Tess et son équipe avaient lancé une opération de sauvetage et combattirent Daesh à bord d'appareils d'attaque au sol Warthog A-10 et, avec l'assistance des Forces Spéciales américaines, ils purent sauver Yasmin de justesse. Depuis, l'aversion d'Yasmin pour Daesh n'avait qu'empiré ; sa rage et son besoin de vengeance avaient atteint un degré pathologique. Elle s'était mise en couple avec George mais même à ce dernier, elle avait dissimulé son intention d'aller se venger et elle était partie à la première occasion.
Les troupes syriennes et russes avaient fini par chasser Daesh de Palmyre mais le site était demeuré vulnérable ; les terroristes pouvaient reprendre le territoire. C'était à ce moment qu'Yasmin reçut un appel de Pierre Beaumont, directeur des antiquités au Louvre, qui lui demanda de prendre part à un projet à Palmyre.

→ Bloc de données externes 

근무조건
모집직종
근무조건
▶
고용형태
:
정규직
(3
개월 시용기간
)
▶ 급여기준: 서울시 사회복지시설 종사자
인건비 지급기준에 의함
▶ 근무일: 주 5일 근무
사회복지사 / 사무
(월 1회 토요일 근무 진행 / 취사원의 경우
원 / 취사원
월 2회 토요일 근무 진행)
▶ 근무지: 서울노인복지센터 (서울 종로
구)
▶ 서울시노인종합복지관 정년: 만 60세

Yasmin reçut l'autorisation de Tess de se rendre à Paris pour rejoindre un groupe de jeunes architectes, de mathématiciens et de concepteurs qui se préparaient à produire des modèles numériques des sites historiques menacés.

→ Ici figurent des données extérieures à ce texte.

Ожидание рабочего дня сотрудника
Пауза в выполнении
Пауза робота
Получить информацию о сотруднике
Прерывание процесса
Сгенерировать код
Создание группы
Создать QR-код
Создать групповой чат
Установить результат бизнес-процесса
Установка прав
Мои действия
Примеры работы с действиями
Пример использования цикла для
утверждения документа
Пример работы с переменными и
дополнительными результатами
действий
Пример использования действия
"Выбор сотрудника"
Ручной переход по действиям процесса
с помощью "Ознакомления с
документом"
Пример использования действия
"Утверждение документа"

L'équipe archéologique s'envola pour Damas, puis voyagea jusqu'à Palmyre, dont certaines parties avaient été détruites par les Islamistes qui avaient jugé ses monuments idolâtres. Yasmin avait travaillé pendant quatre jours avec des archéologues et des techniciens à survoler les arches et les temples dévastés à l'aide d'un drone muni d'une caméra. Ils avaient un équipement dernier cri, des drones à quatre ou six rotors qui pouvaient approcher les anciens bâtiments de très près, enregistrant chaque détail structural, chaque fissure et chaque trou, pour en produire des mesures précises. Ils mirent au point des nouvelles techniques qui permettaient de conserver des images dont des scientifiques et des archéologues pourraient se servir pour recréer des modèles numérisés, permettant à des monuments et autres sites historiques menacés d'être un jour restaurés, réparés ou reconstruits. Leur travail ne se limitait pas à Palmyre. Leurs drones survolaient une vingtaine de sites historiques en Syrie et pouvaient analyser l'impact que la guerre avait eu sur des endroits tels que Ninive, Khorsabad ainsi que le temple et le palais saccagés de Nimrod.
De retour en France, le groupe avait lancé une exposition intitulée Sites Éternels : De Bâmiyân à Palmyre au Grand Palais à Paris, où plusieurs des 40.000 images prises par l'équipe servirent de base à l'exposition. En plus des images de Palmyre, de grandes photos et vidéos 3D furent projetées en spectacle multimédia, plongeant les visiteurs dans différentes époques. Le spectacle visait à attirer l'attention sur les menaces croissantes à l’encontre du patrimoine mondial.
Tout cela était bien beau mais la soif de vengeance d'Yasmin était toujours là.